Sono 17 gli indagati. Coinvolte 13 società. La Finanza sequestra 740mila euro

Pellame in “nero“ e fatture false  Fra i 6 arrestati c’è un montecatinese

Pellame in “nero“ e fatture false Fra i 6 arrestati c’è un montecatinese

Ancora arresti e sequestri nel Comprensorio del Cuoio che resta sotto la lente in particolare per i reati di natura tributaria. Al centro anche stavolta un giro di false fatture, pelli vendute in nero tra documenti di trasporto fittizi e autotrasportatori compiacenti. Sistema scoperto da un imponente e capillare lavoro della guardia di finanza di Pisa con il nucleo di polizia economico-finanziaria.

Non a caso è battezzata "Vorrei la pelle in nero" l’operazione che ha portato, dopo un anno di indagini tra intercettazioni e appostamenti, all’esecuzione di 6 misure di custodia cautelare agli arresti, metà in carcere e metà ai domiciliari, per reati tributari, tra cui l’emissione di fatture o altri documenti per operazioni inesistenti e la dichiarazione fraudolenta mediante uso di fatture o altri documenti per operazioni inesistenti.

Sono finiti in carcere due campani, uno domiciliato a Santa Croce e uno a Montecatini Terme e un imprenditore siriano di Solofra. La misura dei domiciliari è stata applicata a due imprenditori, uno di Santa Croce e uno di San Miniato e a un siriano di Solofra. Eseguite anche 2 misure dell’obbligo di dimora (una carico di un imprenditore di Santa Croce e una a carico di un soggetto siriano residente a Solofra) e 14 sequestri preventivi per un importo complessivo di oltre 740mila euro. In totale sono 17 le persone denunciate e 13 le società coinvolte nella presunta frode, operanti per lo più nel comprensorio, ma anche in Campania, Marche e Veneto.

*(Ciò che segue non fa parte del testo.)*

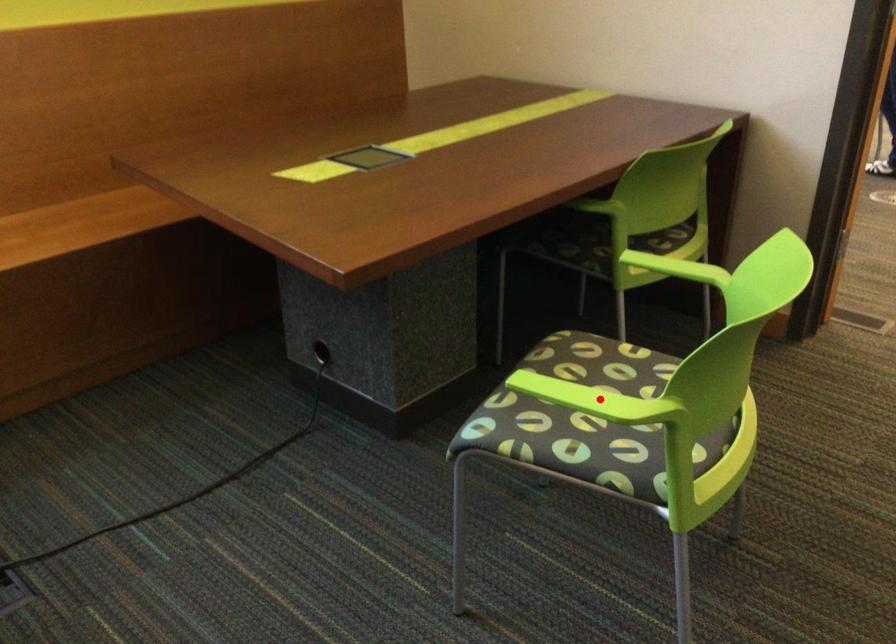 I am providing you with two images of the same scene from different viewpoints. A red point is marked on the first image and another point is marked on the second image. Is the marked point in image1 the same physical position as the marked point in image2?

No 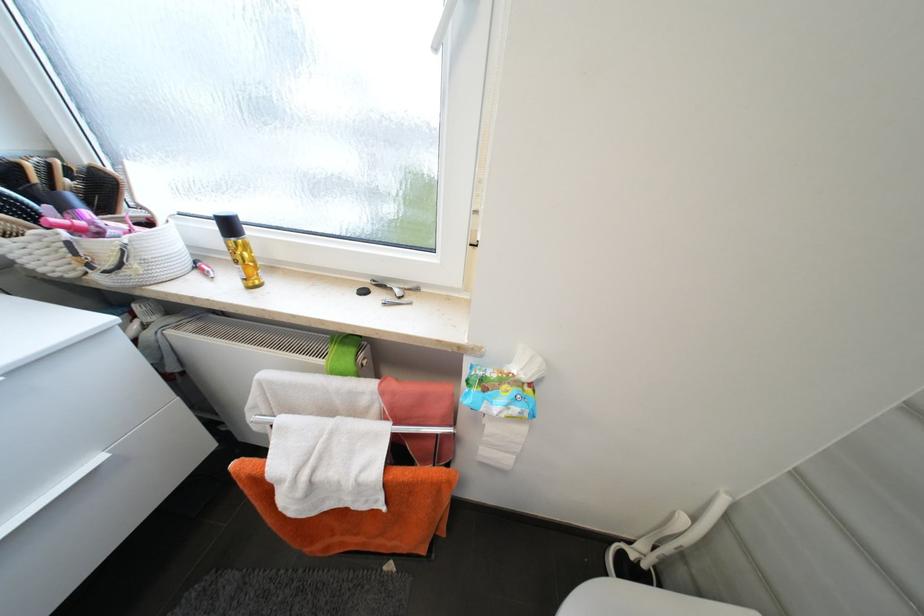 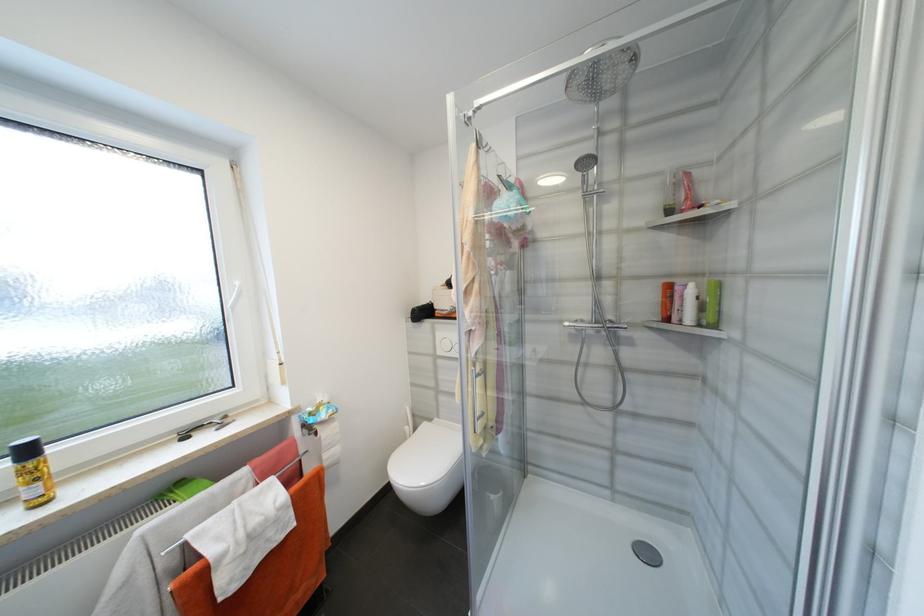 Find the pixel in the second image that matches point 235,228 in the first image.

(33, 453) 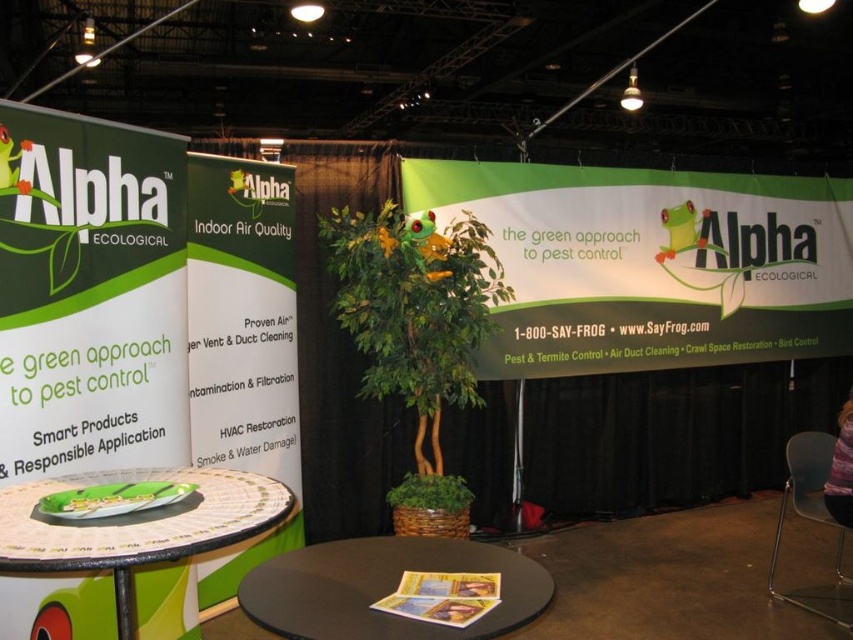 Does green artificial tree at center have a larger size compared to gray plastic chair at lower right?

No.

Is point (439, 468) more distant than point (827, 436)?

That is False.

Find the location of `green artificial tree at center`. green artificial tree at center is located at coordinates (415, 308).

Does gray plastic chair at lower right have a lesser width compared to green leafy plant at center?

No, gray plastic chair at lower right is not thinner than green leafy plant at center.

Between point (821, 488) and point (393, 506), which one is positioned in front?

Positioned in front is point (393, 506).

Is point (828, 456) more distant than point (445, 481)?

Yes, point (828, 456) is behind point (445, 481).

You are a GUI agent. You are given a task and a screenshot of the screen. Output one action in this format:
    pyautogui.click(x=<x>, y=<y>)
    Task: Click on the gray plastic chair at lower right
    This screenshot has height=640, width=853.
    Given the screenshot: What is the action you would take?
    pyautogui.click(x=809, y=515)

Locate an element on the screen. The height and width of the screenshot is (640, 853). green glossy plate at center is located at coordinates (137, 529).

Looking at this image, is green glossy plate at center wider than gray plastic chair at lower right?

Incorrect, green glossy plate at center's width does not surpass gray plastic chair at lower right's.

Between point (24, 548) and point (793, 500), which one is positioned in front?

Point (24, 548) is in front.

The width and height of the screenshot is (853, 640). Identify the location of green glossy plate at center. (137, 529). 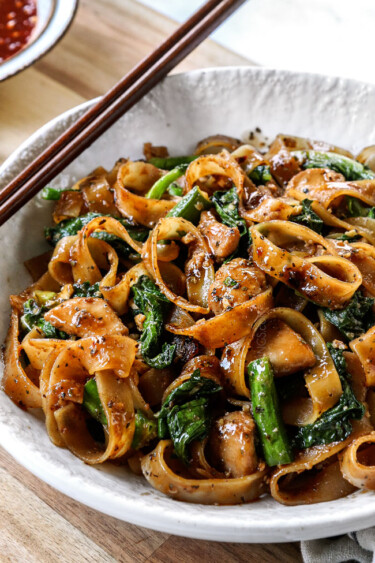 The height and width of the screenshot is (563, 375). I want to click on white bowl, so click(111, 497). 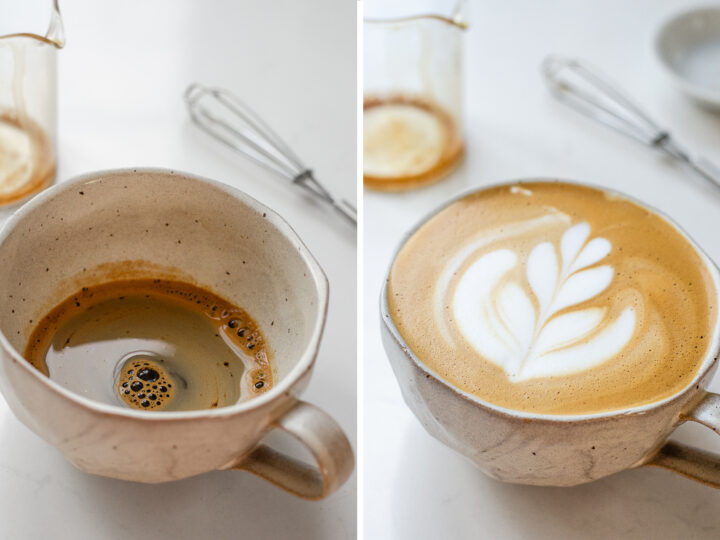 Identify the location of liquid at bottom of coffee mug. (124, 314). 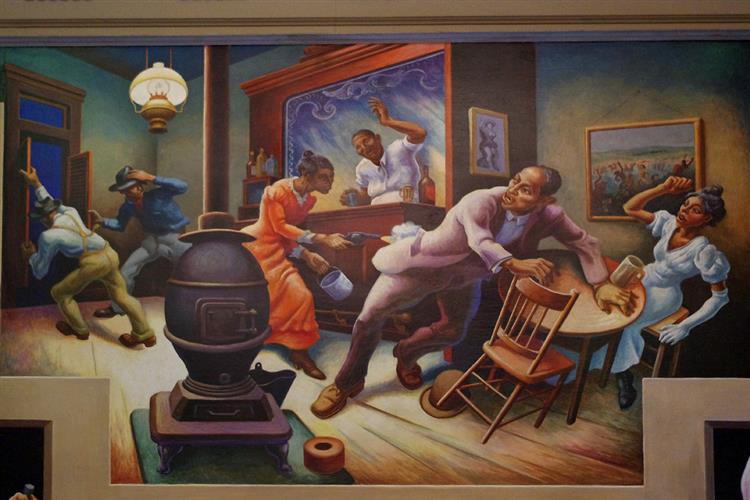 Image resolution: width=750 pixels, height=500 pixels. Find the location of `stove`. stove is located at coordinates (220, 311). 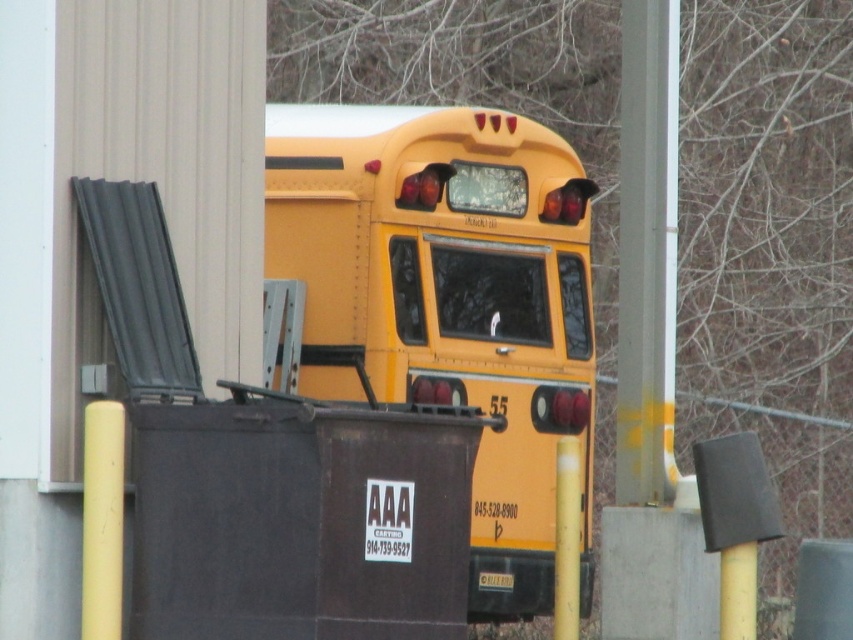 Question: Can you confirm if yellow matte school bus at center is positioned to the left of yellow matte pole at center?

Choices:
 (A) no
 (B) yes

Answer: (B)

Question: Is yellow matte school bus at center positioned in front of yellow matte pole at center?

Choices:
 (A) yes
 (B) no

Answer: (B)

Question: Which point is closer to the camera?

Choices:
 (A) yellow matte pole at center
 (B) yellow matte school bus at center

Answer: (A)

Question: In this image, where is yellow matte school bus at center located relative to yellow matte pole at center?

Choices:
 (A) below
 (B) above

Answer: (B)

Question: Which point is farther to the camera?

Choices:
 (A) yellow matte school bus at center
 (B) yellow matte pole at center

Answer: (A)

Le indagini avrebbero portato alla scoperta di "un sistema di società – spiegano una nota – che effettuavano sia operazioni commerciali di merce reale, tendenzialmente a nero, sia operazioni cartolari, supportate da fatture oggettivamente inesistenti e fittizi documenti di trasporto, emessi nei confronti dei clienti richiedenti e movimentati anche grazie al coinvolgimento di compiacenti autotrasportatori". Le forniture fittizie erano pagate con bonifico o con emissione di ricevute bancarie a cui seguiva la puntuale retrocessione in denaro contante delle somme pagate dal cliente, al netto di una provvigione "costituente l’illecito profitto trattenuto dal soggetto emettitore, di importo variabile tra il 3% e il 10% dell’imponibile della fattura".